Rigby’s Encyclopaedia of the Herring

aka The Herripedia

RED HERRING

Not just a euphemism for a false trail, but a kind of smoked herring that has probably served as a euphemism for a false trail since at least the C16th

RED HERRING

Red Herring is a whole fish, heavily salted and heavily cold-smoked. The standard smoking is for seven weeks, although there have always been variations in the cure. The highly-cured reddest was originally described as baconed red herring. It can last over a year in the hottest climates

Yarmouth was famous for its red herring production, which is celebrated in Nashes Lenten Stuffe (1599), a comic text which, as well as providing a scurrilously anti-papist origin story for the cure, structures itself around endless diversions.

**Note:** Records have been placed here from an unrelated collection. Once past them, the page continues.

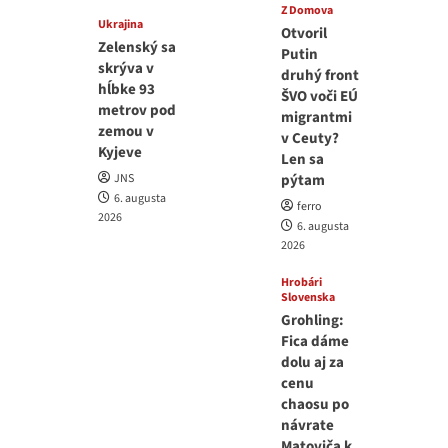
Z Domova
Ukrajina
Otvoril
Zelenský sa
Putin
skrýva v
druhý front
hĺbke 93
ŠVO voči EÚ
metrov pod
migrantmi
zemou v
v Ceuty?
Kyjeve
Len sa
JNS
pýtam
6. augusta
ferro
2026
6. augusta
2026
Hrobári
Slovenska
Grohling:
Fica dáme
dolu aj za
cenu
chaosu po
návrate
Matoviča k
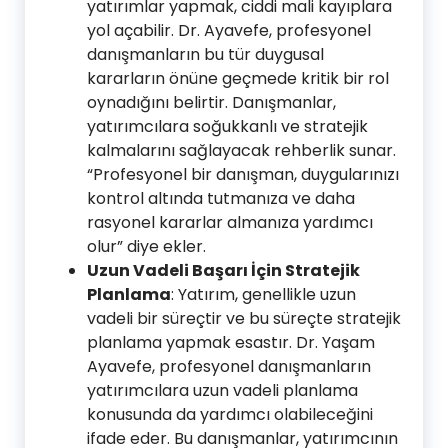
yatırımlar yapmak, ciddi mali kayıplara
yol açabilir. Dr. Ayavefe, profesyonel
danışmanların bu tür duygusal
kararların önüne geçmede kritik bir rol
oynadığını belirtir. Danışmanlar,
yatırımcılara soğukkanlı ve stratejik
kalmalarını sağlayacak rehberlik sunar.
“Profesyonel bir danışman, duygularınızı
kontrol altında tutmanıza ve daha
rasyonel kararlar almanıza yardımcı
olur” diye ekler.
Uzun Vadeli Başarı İçin Stratejik
Planlama
: Yatırım, genellikle uzun
vadeli bir süreçtir ve bu süreçte stratejik
planlama yapmak esastır. Dr. Yaşam
Ayavefe, profesyonel danışmanların
yatırımcılara uzun vadeli planlama
konusunda da yardımcı olabileceğini
ifade eder. Bu danışmanlar, yatırımcının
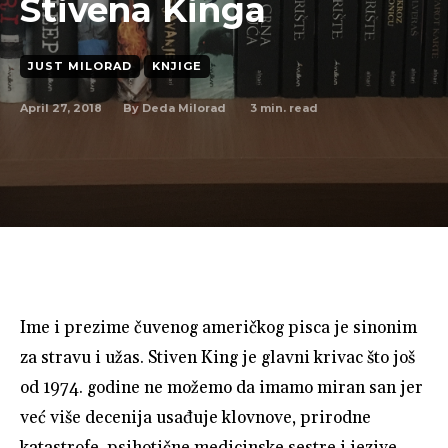
Stivena Kinga
JUST MILORAD
KNJIGE
April 27, 2018
3
min. read
By
Deda Milorad
Ime i prezime čuvenog američkog pisca je sinonim
za stravu i užas. Stiven King je glavni krivac što još
od 1974. godine ne možemo da imamo miran san jer
već više decenija usađuje klovnove, prirodne
katastrofe, psihotične medicinske sestre i jezive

Red herring as a metaphor for a false trail seems, therefore, to go back that far at least – although some suggest its first use in a news story by William Cobbett in the early C19th. Red herrings having a strong smell, could have been (and quite possibly once were) used to distract hounds from a pursuit.

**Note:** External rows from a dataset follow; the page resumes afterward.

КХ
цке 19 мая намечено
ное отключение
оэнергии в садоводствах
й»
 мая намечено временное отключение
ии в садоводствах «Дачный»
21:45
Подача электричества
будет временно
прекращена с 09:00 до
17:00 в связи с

Once a culinary mainstay in Britain, the major markets for it today are in Southern Europe, where it has been exported since medieval times and the West Indies, where it used to be exported as cheap food for the slave plantations.

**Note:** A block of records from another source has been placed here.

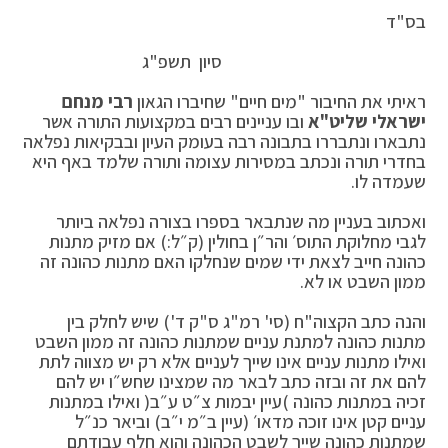
בס"ד
סיון תשפ"ג
ראיתי את החיבור "מים חיים" שחיברו הגאון
רבי מנחם
ישראלי שליט"א
ובו עניינים רבים במקצועות התורה אשר
נתבארו ונתבררו בתבונה רבה בעומק העיון ובבקיאות נפלאה
בחדרי תורה ונכתב במסירות עצומה ותורה שלמד באף היא
שעמדה לו.
ואכתוב בעניין מה שנתבאר בספרו בצורה נפלאה ביותר
לגבי מחלוקת התוס׳ והר״ן בחולין (ק״ל:) אם מזיק מתנות
כהונה חייב לצאת ידי שמים שנחלקו האם מתנות כהונה זה
ממון השבט או לא.
והנה כתב הקצוה"ח (סי' רמ"ג ס"ק ד') שיש לחלק בין
מתנות כהונה למתנת עניים שמתנות כהונה זה ממון השבט
ואילו מתנות עניים אינו שייך לעניים אלא רק יש מצווה לתת
להם את זה ובזה כתב לבאר מה שמצינו שחש״ו יש להם
זכיה במתנות כהונה )עיין יבמות צ״ט ע״ב( ואילו במתנות
עניים קטן אינו זוכה מדאו׳ (עיין ב״מ י״ב) וביאר כנ״ל
שמתנות כהונה שייך לשבט הכהונה והוא חלף עבודתם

It is still exported to West Africa, to which it was probably originally exported as part of the first leg of the slave trading triangle – the second leg being slaves, the third, coming back to Britain being sugar and rum.

Advice on Cooking

In A Plain Cookery Book for the Working Classes (1852), Charles Elmé Francatelli, Late Maître d’Hôtel and Chief Cook to Her Majesty the Queen, offers the following advice on red herring:

The cheaper sort of red herrings are always too salt, and unpleasantly strong-flavoured, and are therefore an indifferent kind of food, unless due precaution is taken to soak them in water for an hour before they are cooked. First, soak the red herrings in water for an hour; wipe and split them down the back; toast or broil them on both sides for two or three minutes, and having placed them on a dish, put a bit of butter and some chopped onion upon each herring; pour a little vinegar over all, and this will make a cheap and savoury dish to be eaten with well-boiled potatoes.

A Jamaican Recipe

1/2 lb red herring

2 tablespoons light oil

1/2 cup diced onions

1/2 cup diced tomatoes

Finely chopped hot chilli to taste (Scotch bonnet)

A little oil

1 clove garlic

1 tablespoon finely chopped fresh thyme

1/2 tablespoon lemon juice

2 spring onions, thinly sliced.

Boil the red herring for 5 minutes and drain; ‘pick up’ (break or chop into small pieces); sauté the onions until translucent; add tomatoes, chilli, garlic and thyme and sauté for a further minute; add the red herring and cook for a 5 minutes; stir in lemon juice and green onions.

Serve immediately or at room temperature with Jamaican water crackers, fried green plantains, yams, dumplings and/or boiled bananas.